This project showcases the implementation of two different use cases which combine computer vision (CV) and natural language processing (NLP) tasks to create a responsive AI agent. The agent utilises Langchain Agents along with OpenAI's GPT-3.5 Turbo model to suggest items of clothing based on text and image inputs.
Methodology
There are 2 primary use cases:
Use Case 1: Find Garments Based on Text + Image
Scenario: A user provides a chat message and an example image of someone wearing denim trousers. The agent suggests similar denim trousers.
Agentic Process:
Parse the user message using GPT-3.5.
Use object detection to identify clothing items in the provided image.
Crop and save the image of the specified item (trousers).
Perform a vector similarity search against the FAISS database.
Return the product IDs of the most similar items.
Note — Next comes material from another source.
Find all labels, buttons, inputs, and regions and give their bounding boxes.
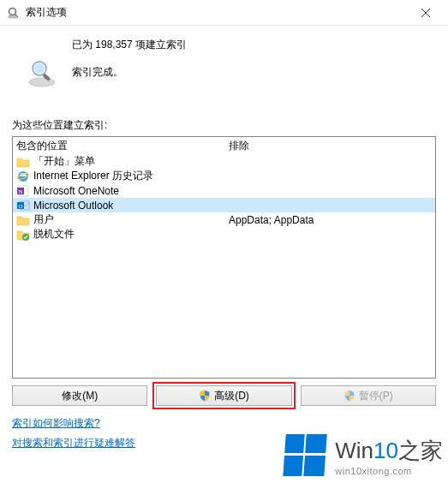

Custom LangChain Agent Tools Used:
Object detection tool - fashion object pretrained weights from HuggingFace
Image cropping and saving tool
Vector similarity search and image plot tool
Use Case 2: Suggest Complementary Garments Based on Text + Image
Scenario: A user provides a chat message and an image of a red jacket, asking for items that would go well with it in autumn colours.
Agentic Process:
Parse the user message using GPT-3.5.
Generate a caption for the provided image.
Extract desired colours from the user message.
Perform a similarity search for items with complementary colours, excluding the category of the provided item.
Return the product IDs from various categories with the specified colours.
Custom LangChain Agent Tools Used:
Image captioning tool
Colour extraction from text tool
Image and text vector similarity search tools
CSV referencing tool
Results
Workflow
Image Processing:
Preprocess the images to create vector representations.
Message Parsing:
Utilise GPT-3.5 in chat mode to understand user queries.
Decide on the appropriate application (similarity search or complementary colour search).
Vector Similarity Search:
Perform searches using FAISS for efficient retrieval of similar items.
Filter results based on the user's specifications.
Results:
Visualise results using Matplotlib.
Return product IDs for similar or complementary items.